[Stored data entries]
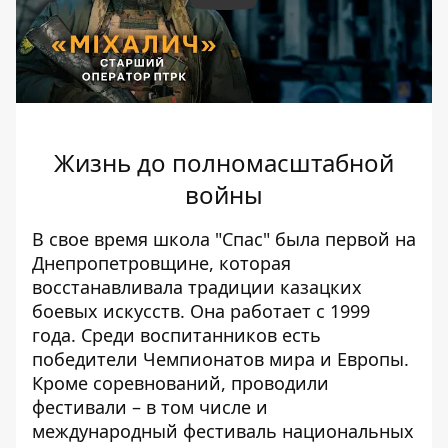
Жизнь до полномасштабной
войны
В свое время школа "Спас" была первой на
Днепропетровщине, которая
восстанавливала традиции казацких
боевых искусств. Она работает с 1999
года. Среди воспитанников есть
победители Чемпионатов мира и Европы.
Кроме соревнований, проводили
фестивали – в том числе и
международный фестиваль национальных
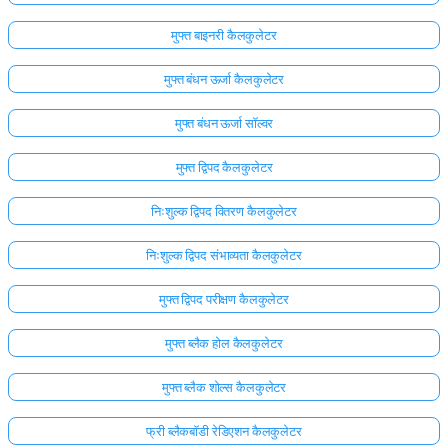
अभी
मुफ्त बाइनरी कैलकुलेटर
तक
मुफ्त बंधन ऊर्जा कैलकुलेटर
कोई
प्रश्न
मुफ्त बंधन ऊर्जा सॉल्वर
नहीं
अपना
मुफ्त द्विपद कैलकुलेटर
पहला
प्रश्न
निःशुल्क द्विपद वितरण कैलकुलेटर
पूछें
निःशुल्क द्विपद संभाव्यता कैलकुलेटर
मुफ्त द्विपद परीक्षण कैलकुलेटर
मुफ्त ब्लैक होल कैलकुलेटर
मुफ्त ब्लैक शोल्स कैलकुलेटर
फ्री ब्लैकबॉडी रेडिएशन कैलकुलेटर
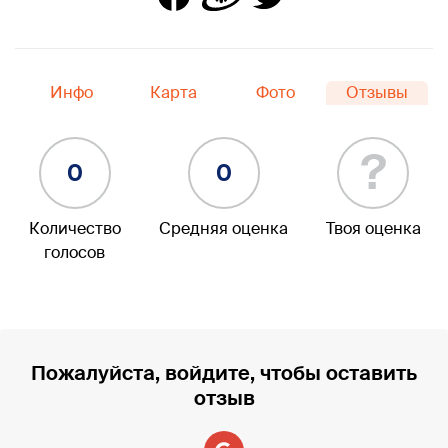
Инфо
Карта
Фото
Отзывы
?
0
0
Количество
Средняя оценка
Твоя оценка
голосов
Пожалуйста, войдите, чтобы оставить
отзыв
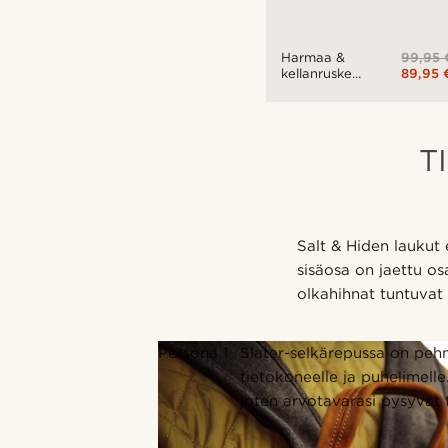
99,95 
Harmaa &
89,95 
kellanruskea
Spencer-
tietokonelaukku
T
Salt & Hiden laukut 
sisäosa on jaettu os
olkahihnat tuntuvat
Persona 1
Slater-selkärepussa on peh
tietokoneelle ja puhelimelle
joten arvotavarasi pysyvät t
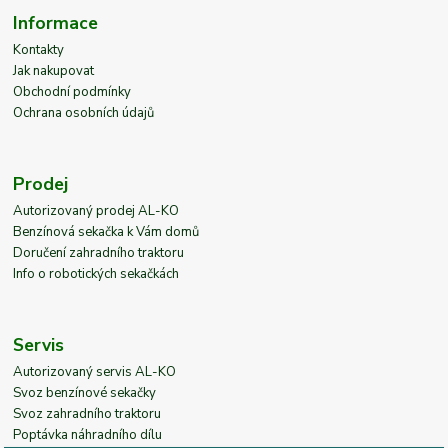
Informace
Kontakty
Jak nakupovat
Obchodní podmínky
Ochrana osobních údajů
Prodej
Autorizovaný prodej AL-KO
Benzínová sekačka k Vám domů
Doručení zahradního traktoru
Info o robotických sekačkách
Servis
Autorizovaný servis AL-KO
Svoz benzínové sekačky
Svoz zahradního traktoru
Poptávka náhradního dílu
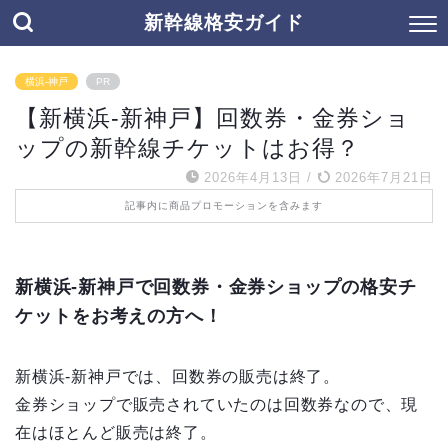
新幹線格安ガイド
横浜-神戸
PR
【新横浜-新神戸】回数券・金券ショ
ップの新幹線チケットはお得？
2026年4月13日
/
2026年7月21日
記事内に商品プロモーションを含みます
新横浜-新神戸で回数券・金券ショップの
格安チ
ケットをお考えの方へ！
新横浜-新神戸では、回数券の販売は終了。
金券ショップで販売されていたのは回数券なので、現
在はほとんど販売は終了。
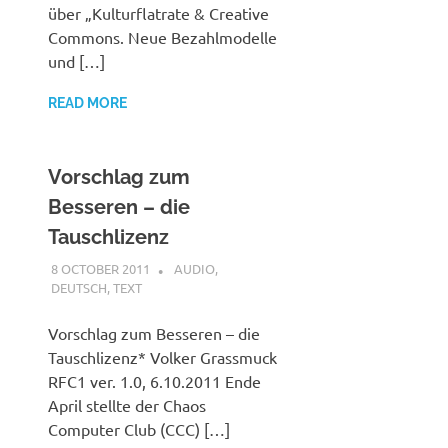
über „Kulturflatrate & Creative
Commons. Neue Bezahlmodelle
und […]
READ MORE
Vorschlag zum
Besseren – die
Tauschlizenz
8 OCTOBER 2011
VGRASS
AUDIO
,
DEUTSCH
,
TEXT
Vorschlag zum Besseren – die
Tauschlizenz* Volker Grassmuck
RFC1 ver. 1.0, 6.10.2011 Ende
April stellte der Chaos
Computer Club (CCC) […]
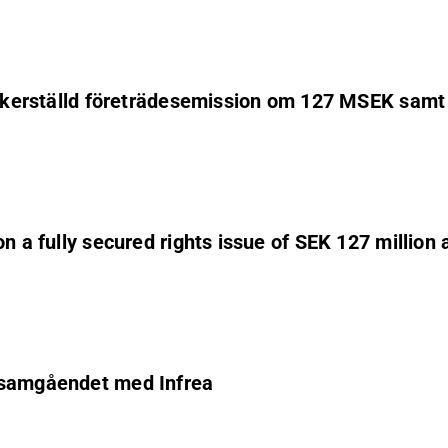
 säkerställd företrädesemission om 127 MSEK samt
on a fully secured rights issue of SEK 127 million
e samgåendet med Infrea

> Work request: From the first line above to the line containing "Svoz zahradního traktoru", repeat each line exactly. Pictures stay out.

> Answer to the exercise:
Жизнь до полномасштабной
войны
В свое время школа "Спас" была первой на
Днепропетровщине, которая
восстанавливала традиции казацких
боевых искусств. Она работает с 1999
года. Среди воспитанников есть
победители Чемпионатов мира и Европы.
Кроме соревнований, проводили
фестивали – в том числе и
международный фестиваль национальных
अभी
मुफ्त बाइनरी कैलकुलेटर
तक
मुफ्त बंधन ऊर्जा कैलकुलेटर
कोई
प्रश्न
मुफ्त बंधन ऊर्जा सॉल्वर
नहीं
अपना
मुफ्त द्विपद कैलकुलेटर
पहला
प्रश्न
निःशुल्क द्विपद वितरण कैलकुलेटर
पूछें
निःशुल्क द्विपद संभाव्यता कैलकुलेटर
मुफ्त द्विपद परीक्षण कैलकुलेटर
मुफ्त ब्लैक होल कैलकुलेटर
मुफ्त ब्लैक शोल्स कैलकुलेटर
फ्री ब्लैकबॉडी रेडिएशन कैलकुलेटर
Инфо
Карта
Фото
Отзывы
?
0
0
Количество
Средняя оценка
Твоя оценка
голосов
Пожалуйста, войдите, чтобы оставить
отзыв
99,95 
Harmaa &
89,95 
kellanruskea
Spencer-
tietokonelaukku
T
Salt & Hiden laukut 
sisäosa on jaettu os
olkahihnat tuntuvat
Persona 1
Slater-selkärepussa on peh
tietokoneelle ja puhelimelle
joten arvotavarasi pysyvät t
Informace
Kontakty
Jak nakupovat
Obchodní podmínky
Ochrana osobních údajů
Prodej
Autorizovaný prodej AL-KO
Benzínová sekačka k Vám domů
Doručení zahradního traktoru
Info o robotických sekačkách
Servis
Autorizovaný servis AL-KO
Svoz benzínové sekačky
Svoz zahradního traktoru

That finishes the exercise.